People vs. Pagal, G.R. No. 241257, September 29, 2020

During his arraignment on August 20, 2009, accused-appellant pleaded “guilty” to the crime charged. The RTC found the plea to be voluntary and with full understanding of its consequences. Thus, it directed the prosecution to present evidence to prove the guilt of accused-appellant and to determine the exact degree of his culpability in accordance with Section 3, Rule 116 of the 2000 Revised Rules of Criminal Procedure (2000 Revised Rules).

During the Presentation of evidence of the prosecution, the prosecution failed to present any witness against the accused despite multiple subpoena issued by the RTC.

The RTC found the accused guilty beyond reasonable doubt and sentenced to suffer the imprisonment of Reclusion Perpetua.

Accused-appellant appealed the RTC Order to the CA and raised this singular error that the trial court erred in convicting the accused-appellant of the crime charged solely on the basis of the latter’s plea of guilt and despite the failure of the prosecution to prove his guilt beyond reasonable doubt.

The CA annulled and set aside the Order of the RTC and remanded the case for further proceedings in accordance with the guidelines to be observed in the proper conduct of a searching inquiry as required by Sec. 3, Rule 116 of the 2000 Revised Rules. Hence, this recourse.

1. Whether the RTC erred in convicting the accused of the crime charged solely on the basis of the latter’s plea of guilt and despite the failure of the prosecution to prove his guilt beyond reasonable doubt.

2. Whether the plea of guilt made by the accused does not relieve the prosecution of the duty to prove the guilt of the accused beyond reasonable doubt.

3. Whether the accused must be given a reasonable opportunity to present evidence despite latter’s plea of guilt.


1. Yes, in every case where the accused enters a plea of guilty to a capital offense, especially when he is ignorant with little or no education, the proper and prudent course to follow is to take such evidence as are available and necessary in support of the material allegations of the information, including the aggravating circumstances therein enumerated, not only to satisfy the trial judge himself but also to aid the Supreme Court in determining whether the accused really and truly understood and comprehended the meaning, full significance, and consequences of his plea. In particular, trial courts are mandated to conduct the searching inquiry.

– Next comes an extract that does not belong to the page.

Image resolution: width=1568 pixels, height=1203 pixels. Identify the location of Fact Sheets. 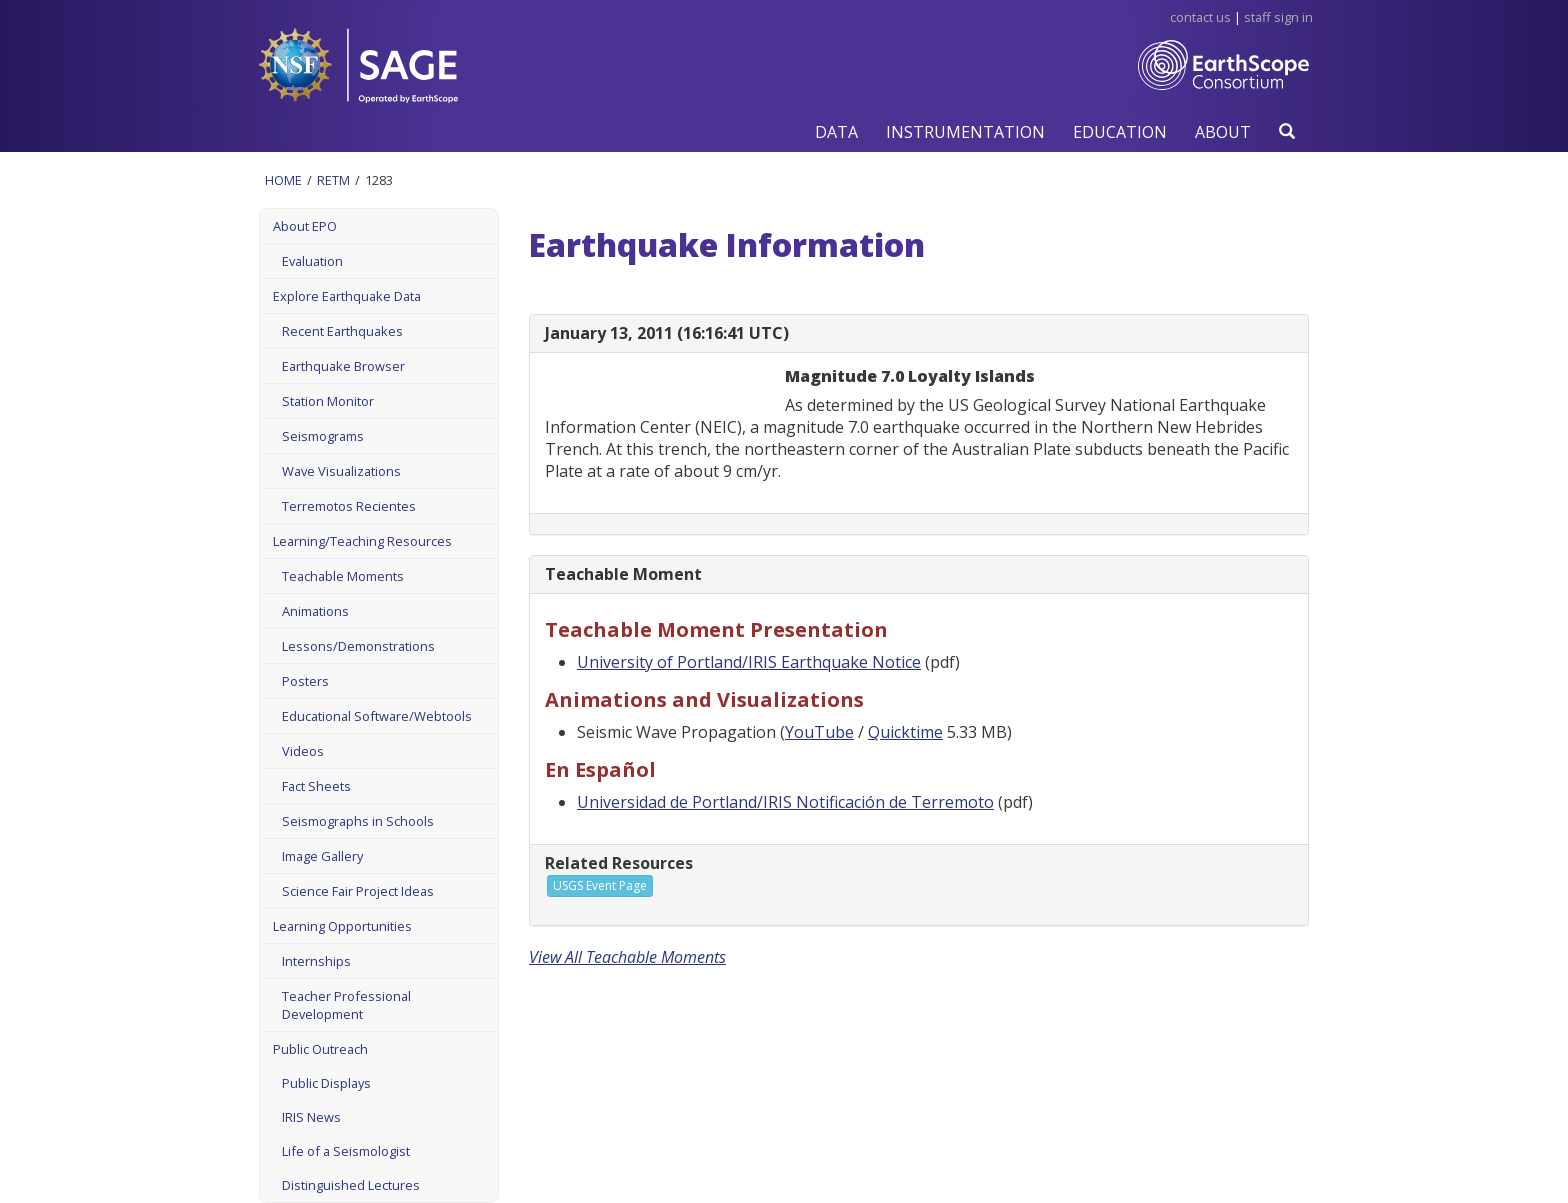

Corollary to this duty, a plea of guilty to a capital offense without the benefit of a searching inquiry or an ineffectual inquiry, as required by Sec. 3, Rule 116 of the 2000 Revised Rules, results to an improvident plea of guilty. It has even been held that the failure of the court to inquire into whether the accused knows the crime with which he is charged and to fully explain to him the elements of the crime constitutes a violation of the accused’s fundamental right to be informed of the precise nature of the accusation against him and a denial of his right to due process.

2. Yes, the reason behind this requirement is that the plea of guilt alone can never be sufficient to produce guilt beyond reasonable doubt. It must be remembered that a plea of guilty is only a supporting evidence or secondary basis for a finding of culpability, the main proof being the evidence presented by the prosecution to prove the accused’s guilt beyond reasonable doubt. Once an accused charged with a capital offense enters a plea of guilty, a regular trial shall be conducted just the same as if no such plea was entered. The court cannot, and should not, relieve the prosecution of its duty to prove the guilt of the accused and the precise degree of his culpability by the requisite quantum of evidence. The reason for such rule is to preclude any room for reasonable doubt in the mind of the trial court, or the Supreme Court on review, as to the possibility that the accused might have misunderstood the nature of the charge to which he pleaded guilty, and to ascertain the circumstances attendant to the commission of the crime which may justify or require either a greater or lesser degree of severity in the imposition of the prescribed penalties. Thus, as it stands, the conviction of the accused no longer depends solely on his plea of guilty but rather on the strength of the prosecution’s evidence.

3. Yes, to allow the accused to present exculpatory or mitigating evidence on his behalf in order to properly calibrate the correct imposable penalty. This duty, however, does not mean that the trial court can compel the accused to present evidence. Of course, the court cannot force the accused to present evidence when there is none. The accused is free to waive his right to present evidence if he so desires. To protect the constitutional right to due process of every accused in a capital offense and to avoid any confusion about the proper steps to be taken when a trial court comes face to face with an accused or his counsel who wants to waive his client’s right to present evidence and be heard, it shall be the unequivocal duty of the trial court to observe, as a prerequisite to the validity of such waiver, a procedure akin to a searching inquiry.